Source records
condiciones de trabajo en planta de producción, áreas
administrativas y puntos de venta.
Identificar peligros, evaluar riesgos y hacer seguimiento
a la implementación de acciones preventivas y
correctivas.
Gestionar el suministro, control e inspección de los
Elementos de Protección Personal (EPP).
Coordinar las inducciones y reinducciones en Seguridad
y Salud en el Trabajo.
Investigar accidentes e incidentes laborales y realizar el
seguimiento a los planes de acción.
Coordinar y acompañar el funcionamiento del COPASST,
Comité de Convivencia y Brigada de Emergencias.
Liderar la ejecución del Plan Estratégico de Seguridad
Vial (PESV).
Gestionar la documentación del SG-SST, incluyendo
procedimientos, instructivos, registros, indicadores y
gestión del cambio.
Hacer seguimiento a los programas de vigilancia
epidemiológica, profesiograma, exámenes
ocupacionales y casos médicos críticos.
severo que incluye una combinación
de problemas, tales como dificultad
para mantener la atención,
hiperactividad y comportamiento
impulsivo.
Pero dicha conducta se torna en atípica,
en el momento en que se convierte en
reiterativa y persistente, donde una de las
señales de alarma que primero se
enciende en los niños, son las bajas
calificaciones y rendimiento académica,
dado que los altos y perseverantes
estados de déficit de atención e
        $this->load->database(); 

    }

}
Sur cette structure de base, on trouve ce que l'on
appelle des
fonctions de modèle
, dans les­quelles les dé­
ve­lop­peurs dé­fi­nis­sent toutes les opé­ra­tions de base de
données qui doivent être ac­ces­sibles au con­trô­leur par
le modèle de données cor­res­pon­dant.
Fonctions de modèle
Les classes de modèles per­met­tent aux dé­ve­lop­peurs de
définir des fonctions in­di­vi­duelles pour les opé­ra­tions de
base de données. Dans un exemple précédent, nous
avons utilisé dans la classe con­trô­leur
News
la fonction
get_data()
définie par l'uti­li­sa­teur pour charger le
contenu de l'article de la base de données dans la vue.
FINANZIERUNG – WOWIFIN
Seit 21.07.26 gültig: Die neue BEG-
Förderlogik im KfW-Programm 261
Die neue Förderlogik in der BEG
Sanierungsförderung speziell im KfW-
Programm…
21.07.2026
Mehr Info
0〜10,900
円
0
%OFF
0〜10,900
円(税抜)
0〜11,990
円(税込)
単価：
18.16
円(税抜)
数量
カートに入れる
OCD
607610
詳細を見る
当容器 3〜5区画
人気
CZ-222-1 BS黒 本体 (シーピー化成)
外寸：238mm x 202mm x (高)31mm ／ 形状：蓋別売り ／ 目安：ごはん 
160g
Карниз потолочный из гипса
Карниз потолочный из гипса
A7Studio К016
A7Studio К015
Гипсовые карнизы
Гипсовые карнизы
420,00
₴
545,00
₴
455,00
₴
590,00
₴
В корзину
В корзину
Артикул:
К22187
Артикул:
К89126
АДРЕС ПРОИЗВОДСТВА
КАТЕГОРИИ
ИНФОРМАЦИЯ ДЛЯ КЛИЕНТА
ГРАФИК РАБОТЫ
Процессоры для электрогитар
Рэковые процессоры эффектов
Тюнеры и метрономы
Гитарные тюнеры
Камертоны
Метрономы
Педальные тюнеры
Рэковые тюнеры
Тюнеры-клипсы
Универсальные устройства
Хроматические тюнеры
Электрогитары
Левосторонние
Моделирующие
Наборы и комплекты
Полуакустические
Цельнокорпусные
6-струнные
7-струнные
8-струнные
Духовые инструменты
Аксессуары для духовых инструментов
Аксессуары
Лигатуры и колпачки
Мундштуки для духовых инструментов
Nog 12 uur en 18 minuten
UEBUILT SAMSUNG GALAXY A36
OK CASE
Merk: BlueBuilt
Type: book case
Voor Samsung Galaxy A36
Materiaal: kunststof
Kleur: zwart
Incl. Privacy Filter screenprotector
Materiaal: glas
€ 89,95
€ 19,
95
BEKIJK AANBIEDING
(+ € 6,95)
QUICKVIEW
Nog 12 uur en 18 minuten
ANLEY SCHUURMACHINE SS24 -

**TASK GOAL**
Your reply should consist of the records, copied exactly.

**FINISHED TASK**
condiciones de trabajo en planta de producción, áreas
administrativas y puntos de venta.
Identificar peligros, evaluar riesgos y hacer seguimiento
a la implementación de acciones preventivas y
correctivas.
Gestionar el suministro, control e inspección de los
Elementos de Protección Personal (EPP).
Coordinar las inducciones y reinducciones en Seguridad
y Salud en el Trabajo.
Investigar accidentes e incidentes laborales y realizar el
seguimiento a los planes de acción.
Coordinar y acompañar el funcionamiento del COPASST,
Comité de Convivencia y Brigada de Emergencias.
Liderar la ejecución del Plan Estratégico de Seguridad
Vial (PESV).
Gestionar la documentación del SG-SST, incluyendo
procedimientos, instructivos, registros, indicadores y
gestión del cambio.
Hacer seguimiento a los programas de vigilancia
epidemiológica, profesiograma, exámenes
ocupacionales y casos médicos críticos.
severo que incluye una combinación
de problemas, tales como dificultad
para mantener la atención,
hiperactividad y comportamiento
impulsivo.
Pero dicha conducta se torna en atípica,
en el momento en que se convierte en
reiterativa y persistente, donde una de las
señales de alarma que primero se
enciende en los niños, son las bajas
calificaciones y rendimiento académica,
dado que los altos y perseverantes
estados de déficit de atención e
        $this->load->database(); 

    }

}
Sur cette structure de base, on trouve ce que l'on
appelle des
fonctions de modèle
, dans les­quelles les dé­
ve­lop­peurs dé­fi­nis­sent toutes les opé­ra­tions de base de
données qui doivent être ac­ces­sibles au con­trô­leur par
le modèle de données cor­res­pon­dant.
Fonctions de modèle
Les classes de modèles per­met­tent aux dé­ve­lop­peurs de
définir des fonctions in­di­vi­duelles pour les opé­ra­tions de
base de données. Dans un exemple précédent, nous
avons utilisé dans la classe con­trô­leur
News
la fonction
get_data()
définie par l'uti­li­sa­teur pour charger le
contenu de l'article de la base de données dans la vue.
FINANZIERUNG – WOWIFIN
Seit 21.07.26 gültig: Die neue BEG-
Förderlogik im KfW-Programm 261
Die neue Förderlogik in der BEG
Sanierungsförderung speziell im KfW-
Programm…
21.07.2026
Mehr Info
0〜10,900
円
0
%OFF
0〜10,900
円(税抜)
0〜11,990
円(税込)
単価：
18.16
円(税抜)
数量
カートに入れる
OCD
607610
詳細を見る
当容器 3〜5区画
人気
CZ-222-1 BS黒 本体 (シーピー化成)
外寸：238mm x 202mm x (高)31mm ／ 形状：蓋別売り ／ 目安：ごはん 
160g
Карниз потолочный из гипса
Карниз потолочный из гипса
A7Studio К016
A7Studio К015
Гипсовые карнизы
Гипсовые карнизы
420,00
₴
545,00
₴
455,00
₴
590,00
₴
В корзину
В корзину
Артикул:
К22187
Артикул:
К89126
АДРЕС ПРОИЗВОДСТВА
КАТЕГОРИИ
ИНФОРМАЦИЯ ДЛЯ КЛИЕНТА
ГРАФИК РАБОТЫ
Процессоры для электрогитар
Рэковые процессоры эффектов
Тюнеры и метрономы
Гитарные тюнеры
Камертоны
Метрономы
Педальные тюнеры
Рэковые тюнеры
Тюнеры-клипсы
Универсальные устройства
Хроматические тюнеры
Электрогитары
Левосторонние
Моделирующие
Наборы и комплекты
Полуакустические
Цельнокорпусные
6-струнные
7-струнные
8-струнные
Духовые инструменты
Аксессуары для духовых инструментов
Аксессуары
Лигатуры и колпачки
Мундштуки для духовых инструментов
Nog 12 uur en 18 minuten
UEBUILT SAMSUNG GALAXY A36
OK CASE
Merk: BlueBuilt
Type: book case
Voor Samsung Galaxy A36
Materiaal: kunststof
Kleur: zwart
Incl. Privacy Filter screenprotector
Materiaal: glas
€ 89,95
€ 19,
95
BEKIJK AANBIEDING
(+ € 6,95)
QUICKVIEW
Nog 12 uur en 18 minuten
ANLEY SCHUURMACHINE SS24 -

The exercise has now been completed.